(Transcribed page contents)
[Start of Attachment]
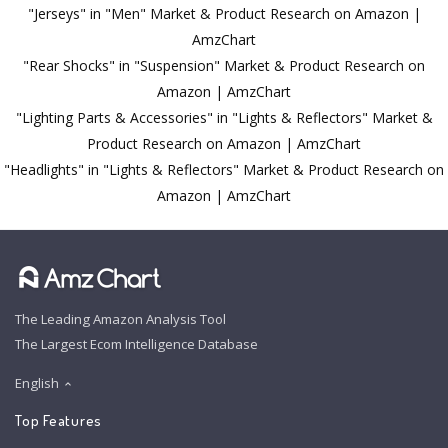
"Jerseys" in "Men" Market & Product Research on Amazon |
AmzChart
"Rear Shocks" in "Suspension" Market & Product Research on
Amazon | AmzChart
"Lighting Parts & Accessories" in "Lights & Reflectors" Market &
Product Research on Amazon | AmzChart
"Headlights" in "Lights & Reflectors" Market & Product Research on
Amazon | AmzChart
The Leading Amazon Analysis Tool
The Largest Ecom Intelligence Database
English
Top Features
[End of Attachment]
_YOUR INSTRUCTIONS_:
Filter the data for the string "Amazon". Copy each matching line.

_FINISHED EXERCISE_:
"Jerseys" in "Men" Market & Product Research on Amazon |
Amazon | AmzChart
Product Research on Amazon | AmzChart
Amazon | AmzChart
The Leading Amazon Analysis Tool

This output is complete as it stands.